TASK DIRECTIONS:
The answer must consist of every record below, transcribed exactly.

RECORDS FOR THE EXERCISE:

____________

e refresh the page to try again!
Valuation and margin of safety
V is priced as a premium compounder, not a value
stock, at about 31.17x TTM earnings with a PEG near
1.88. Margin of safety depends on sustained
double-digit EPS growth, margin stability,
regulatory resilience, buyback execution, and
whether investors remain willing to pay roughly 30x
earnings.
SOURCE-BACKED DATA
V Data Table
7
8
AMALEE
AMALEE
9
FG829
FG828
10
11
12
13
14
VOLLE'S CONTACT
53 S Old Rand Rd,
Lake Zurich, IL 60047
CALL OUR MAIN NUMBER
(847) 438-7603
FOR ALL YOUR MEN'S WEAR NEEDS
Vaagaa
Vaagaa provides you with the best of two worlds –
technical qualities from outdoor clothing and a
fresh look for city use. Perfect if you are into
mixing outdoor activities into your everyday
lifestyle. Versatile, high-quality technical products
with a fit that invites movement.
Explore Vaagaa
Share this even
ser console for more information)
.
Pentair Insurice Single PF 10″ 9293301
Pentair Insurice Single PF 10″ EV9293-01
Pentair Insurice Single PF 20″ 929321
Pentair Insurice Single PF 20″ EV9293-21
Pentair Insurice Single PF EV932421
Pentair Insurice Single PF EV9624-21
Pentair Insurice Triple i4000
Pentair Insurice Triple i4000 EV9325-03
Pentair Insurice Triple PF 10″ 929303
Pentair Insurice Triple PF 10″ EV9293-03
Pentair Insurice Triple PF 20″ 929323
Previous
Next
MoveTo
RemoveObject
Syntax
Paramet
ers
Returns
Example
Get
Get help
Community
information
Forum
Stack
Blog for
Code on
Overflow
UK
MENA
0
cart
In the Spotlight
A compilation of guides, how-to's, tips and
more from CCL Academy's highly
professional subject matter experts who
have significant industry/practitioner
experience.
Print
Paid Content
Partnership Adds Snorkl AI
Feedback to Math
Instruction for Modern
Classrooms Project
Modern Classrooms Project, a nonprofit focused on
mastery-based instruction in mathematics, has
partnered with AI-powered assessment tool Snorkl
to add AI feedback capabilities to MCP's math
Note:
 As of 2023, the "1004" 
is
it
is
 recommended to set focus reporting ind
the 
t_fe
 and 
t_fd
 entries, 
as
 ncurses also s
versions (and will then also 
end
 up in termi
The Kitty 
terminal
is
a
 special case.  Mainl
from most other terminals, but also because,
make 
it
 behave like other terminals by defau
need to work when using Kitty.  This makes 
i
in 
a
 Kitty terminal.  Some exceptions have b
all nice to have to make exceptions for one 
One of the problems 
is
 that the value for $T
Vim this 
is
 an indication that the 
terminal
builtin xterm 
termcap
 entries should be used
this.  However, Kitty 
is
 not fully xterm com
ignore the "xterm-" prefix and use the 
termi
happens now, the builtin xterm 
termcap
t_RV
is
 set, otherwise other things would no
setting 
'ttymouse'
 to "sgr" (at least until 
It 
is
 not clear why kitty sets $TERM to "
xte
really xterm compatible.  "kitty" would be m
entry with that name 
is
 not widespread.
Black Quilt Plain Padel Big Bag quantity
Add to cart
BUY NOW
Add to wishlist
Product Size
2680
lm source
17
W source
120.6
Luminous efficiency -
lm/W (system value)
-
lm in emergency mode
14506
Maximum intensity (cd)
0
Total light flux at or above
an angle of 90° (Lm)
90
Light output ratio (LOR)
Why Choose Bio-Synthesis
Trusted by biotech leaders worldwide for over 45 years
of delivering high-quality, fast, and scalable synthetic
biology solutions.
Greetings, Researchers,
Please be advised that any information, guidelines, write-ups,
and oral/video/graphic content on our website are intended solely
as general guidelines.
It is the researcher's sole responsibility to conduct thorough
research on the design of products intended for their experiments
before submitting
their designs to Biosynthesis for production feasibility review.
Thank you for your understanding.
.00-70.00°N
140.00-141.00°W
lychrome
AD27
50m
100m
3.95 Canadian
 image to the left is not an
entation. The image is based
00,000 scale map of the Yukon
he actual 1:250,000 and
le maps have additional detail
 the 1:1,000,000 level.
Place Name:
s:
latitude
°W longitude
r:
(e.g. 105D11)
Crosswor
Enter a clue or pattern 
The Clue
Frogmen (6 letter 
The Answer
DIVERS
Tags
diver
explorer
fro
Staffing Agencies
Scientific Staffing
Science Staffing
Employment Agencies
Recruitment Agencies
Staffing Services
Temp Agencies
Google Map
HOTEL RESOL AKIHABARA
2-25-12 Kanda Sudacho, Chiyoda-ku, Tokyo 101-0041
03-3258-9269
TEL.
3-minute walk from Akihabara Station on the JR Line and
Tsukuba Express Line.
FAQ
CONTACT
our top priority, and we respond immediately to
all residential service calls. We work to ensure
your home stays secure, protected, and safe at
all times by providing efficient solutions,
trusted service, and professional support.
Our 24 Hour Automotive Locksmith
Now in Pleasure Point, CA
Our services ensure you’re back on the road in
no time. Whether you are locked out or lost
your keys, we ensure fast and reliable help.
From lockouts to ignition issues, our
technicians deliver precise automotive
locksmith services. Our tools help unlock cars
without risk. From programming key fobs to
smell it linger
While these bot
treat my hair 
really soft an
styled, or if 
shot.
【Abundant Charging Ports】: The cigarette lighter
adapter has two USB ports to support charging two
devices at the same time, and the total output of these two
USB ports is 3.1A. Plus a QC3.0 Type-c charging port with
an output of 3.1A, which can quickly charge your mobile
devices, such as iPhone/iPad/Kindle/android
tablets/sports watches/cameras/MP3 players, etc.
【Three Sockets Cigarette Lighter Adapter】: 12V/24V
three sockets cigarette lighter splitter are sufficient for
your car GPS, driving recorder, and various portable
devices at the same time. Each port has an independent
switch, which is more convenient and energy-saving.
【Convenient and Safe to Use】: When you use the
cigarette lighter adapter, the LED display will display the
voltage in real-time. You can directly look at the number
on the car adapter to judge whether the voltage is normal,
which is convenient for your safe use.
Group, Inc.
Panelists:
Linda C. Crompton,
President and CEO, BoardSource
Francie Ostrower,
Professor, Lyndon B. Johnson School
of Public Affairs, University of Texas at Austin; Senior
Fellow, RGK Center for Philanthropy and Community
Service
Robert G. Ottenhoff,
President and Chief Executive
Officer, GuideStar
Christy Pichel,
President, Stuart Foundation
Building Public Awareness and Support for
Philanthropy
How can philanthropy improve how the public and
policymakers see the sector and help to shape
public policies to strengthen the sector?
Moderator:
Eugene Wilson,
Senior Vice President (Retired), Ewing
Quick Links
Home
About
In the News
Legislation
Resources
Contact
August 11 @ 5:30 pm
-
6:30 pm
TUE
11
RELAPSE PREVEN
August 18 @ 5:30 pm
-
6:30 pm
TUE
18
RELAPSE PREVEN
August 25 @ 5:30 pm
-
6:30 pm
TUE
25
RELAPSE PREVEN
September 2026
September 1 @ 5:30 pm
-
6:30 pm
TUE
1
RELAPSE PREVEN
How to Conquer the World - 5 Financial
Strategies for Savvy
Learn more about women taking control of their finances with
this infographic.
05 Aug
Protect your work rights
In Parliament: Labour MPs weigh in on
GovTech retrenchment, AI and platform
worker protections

____________

SOLUTION BELOW:
e refresh the page to try again!
Valuation and margin of safety
V is priced as a premium compounder, not a value
stock, at about 31.17x TTM earnings with a PEG near
1.88. Margin of safety depends on sustained
double-digit EPS growth, margin stability,
regulatory resilience, buyback execution, and
whether investors remain willing to pay roughly 30x
earnings.
SOURCE-BACKED DATA
V Data Table
7
8
AMALEE
AMALEE
9
FG829
FG828
10
11
12
13
14
VOLLE'S CONTACT
53 S Old Rand Rd,
Lake Zurich, IL 60047
CALL OUR MAIN NUMBER
(847) 438-7603
FOR ALL YOUR MEN'S WEAR NEEDS
Vaagaa
Vaagaa provides you with the best of two worlds –
technical qualities from outdoor clothing and a
fresh look for city use. Perfect if you are into
mixing outdoor activities into your everyday
lifestyle. Versatile, high-quality technical products
with a fit that invites movement.
Explore Vaagaa
Share this even
ser console for more information)
.
Pentair Insurice Single PF 10″ 9293301
Pentair Insurice Single PF 10″ EV9293-01
Pentair Insurice Single PF 20″ 929321
Pentair Insurice Single PF 20″ EV9293-21
Pentair Insurice Single PF EV932421
Pentair Insurice Single PF EV9624-21
Pentair Insurice Triple i4000
Pentair Insurice Triple i4000 EV9325-03
Pentair Insurice Triple PF 10″ 929303
Pentair Insurice Triple PF 10″ EV9293-03
Pentair Insurice Triple PF 20″ 929323
Previous
Next
MoveTo
RemoveObject
Syntax
Paramet
ers
Returns
Example
Get
Get help
Community
information
Forum
Stack
Blog for
Code on
Overflow
UK
MENA
0
cart
In the Spotlight
A compilation of guides, how-to's, tips and
more from CCL Academy's highly
professional subject matter experts who
have significant industry/practitioner
experience.
Print
Paid Content
Partnership Adds Snorkl AI
Feedback to Math
Instruction for Modern
Classrooms Project
Modern Classrooms Project, a nonprofit focused on
mastery-based instruction in mathematics, has
partnered with AI-powered assessment tool Snorkl
to add AI feedback capabilities to MCP's math
Note:
 As of 2023, the "1004" 
is
it
is
 recommended to set focus reporting ind
the 
t_fe
 and 
t_fd
 entries, 
as
 ncurses also s
versions (and will then also 
end
 up in termi
The Kitty 
terminal
is
a
 special case.  Mainl
from most other terminals, but also because,
make 
it
 behave like other terminals by defau
need to work when using Kitty.  This makes 
i
in 
a
 Kitty terminal.  Some exceptions have b
all nice to have to make exceptions for one 
One of the problems 
is
 that the value for $T
Vim this 
is
 an indication that the 
terminal
builtin xterm 
termcap
 entries should be used
this.  However, Kitty 
is
 not fully xterm com
ignore the "xterm-" prefix and use the 
termi
happens now, the builtin xterm 
termcap
t_RV
is
 set, otherwise other things would no
setting 
'ttymouse'
 to "sgr" (at least until 
It 
is
 not clear why kitty sets $TERM to "
xte
really xterm compatible.  "kitty" would be m
entry with that name 
is
 not widespread.
Black Quilt Plain Padel Big Bag quantity
Add to cart
BUY NOW
Add to wishlist
Product Size
2680
lm source
17
W source
120.6
Luminous efficiency -
lm/W (system value)
-
lm in emergency mode
14506
Maximum intensity (cd)
0
Total light flux at or above
an angle of 90° (Lm)
90
Light output ratio (LOR)
Why Choose Bio-Synthesis
Trusted by biotech leaders worldwide for over 45 years
of delivering high-quality, fast, and scalable synthetic
biology solutions.
Greetings, Researchers,
Please be advised that any information, guidelines, write-ups,
and oral/video/graphic content on our website are intended solely
as general guidelines.
It is the researcher's sole responsibility to conduct thorough
research on the design of products intended for their experiments
before submitting
their designs to Biosynthesis for production feasibility review.
Thank you for your understanding.
.00-70.00°N
140.00-141.00°W
lychrome
AD27
50m
100m
3.95 Canadian
 image to the left is not an
entation. The image is based
00,000 scale map of the Yukon
he actual 1:250,000 and
le maps have additional detail
 the 1:1,000,000 level.
Place Name:
s:
latitude
°W longitude
r:
(e.g. 105D11)
Crosswor
Enter a clue or pattern 
The Clue
Frogmen (6 letter 
The Answer
DIVERS
Tags
diver
explorer
fro
Staffing Agencies
Scientific Staffing
Science Staffing
Employment Agencies
Recruitment Agencies
Staffing Services
Temp Agencies
Google Map
HOTEL RESOL AKIHABARA
2-25-12 Kanda Sudacho, Chiyoda-ku, Tokyo 101-0041
03-3258-9269
TEL.
3-minute walk from Akihabara Station on the JR Line and
Tsukuba Express Line.
FAQ
CONTACT
our top priority, and we respond immediately to
all residential service calls. We work to ensure
your home stays secure, protected, and safe at
all times by providing efficient solutions,
trusted service, and professional support.
Our 24 Hour Automotive Locksmith
Now in Pleasure Point, CA
Our services ensure you’re back on the road in
no time. Whether you are locked out or lost
your keys, we ensure fast and reliable help.
From lockouts to ignition issues, our
technicians deliver precise automotive
locksmith services. Our tools help unlock cars
without risk. From programming key fobs to
smell it linger
While these bot
treat my hair 
really soft an
styled, or if 
shot.
【Abundant Charging Ports】: The cigarette lighter
adapter has two USB ports to support charging two
devices at the same time, and the total output of these two
USB ports is 3.1A. Plus a QC3.0 Type-c charging port with
an output of 3.1A, which can quickly charge your mobile
devices, such as iPhone/iPad/Kindle/android
tablets/sports watches/cameras/MP3 players, etc.
【Three Sockets Cigarette Lighter Adapter】: 12V/24V
three sockets cigarette lighter splitter are sufficient for
your car GPS, driving recorder, and various portable
devices at the same time. Each port has an independent
switch, which is more convenient and energy-saving.
【Convenient and Safe to Use】: When you use the
cigarette lighter adapter, the LED display will display the
voltage in real-time. You can directly look at the number
on the car adapter to judge whether the voltage is normal,
which is convenient for your safe use.
Group, Inc.
Panelists:
Linda C. Crompton,
President and CEO, BoardSource
Francie Ostrower,
Professor, Lyndon B. Johnson School
of Public Affairs, University of Texas at Austin; Senior
Fellow, RGK Center for Philanthropy and Community
Service
Robert G. Ottenhoff,
President and Chief Executive
Officer, GuideStar
Christy Pichel,
President, Stuart Foundation
Building Public Awareness and Support for
Philanthropy
How can philanthropy improve how the public and
policymakers see the sector and help to shape
public policies to strengthen the sector?
Moderator:
Eugene Wilson,
Senior Vice President (Retired), Ewing
Quick Links
Home
About
In the News
Legislation
Resources
Contact
August 11 @ 5:30 pm
-
6:30 pm
TUE
11
RELAPSE PREVEN
August 18 @ 5:30 pm
-
6:30 pm
TUE
18
RELAPSE PREVEN
August 25 @ 5:30 pm
-
6:30 pm
TUE
25
RELAPSE PREVEN
September 2026
September 1 @ 5:30 pm
-
6:30 pm
TUE
1
RELAPSE PREVEN
How to Conquer the World - 5 Financial
Strategies for Savvy
Learn more about women taking control of their finances with
this infographic.
05 Aug
Protect your work rights
In Parliament: Labour MPs weigh in on
GovTech retrenchment, AI and platform
worker protections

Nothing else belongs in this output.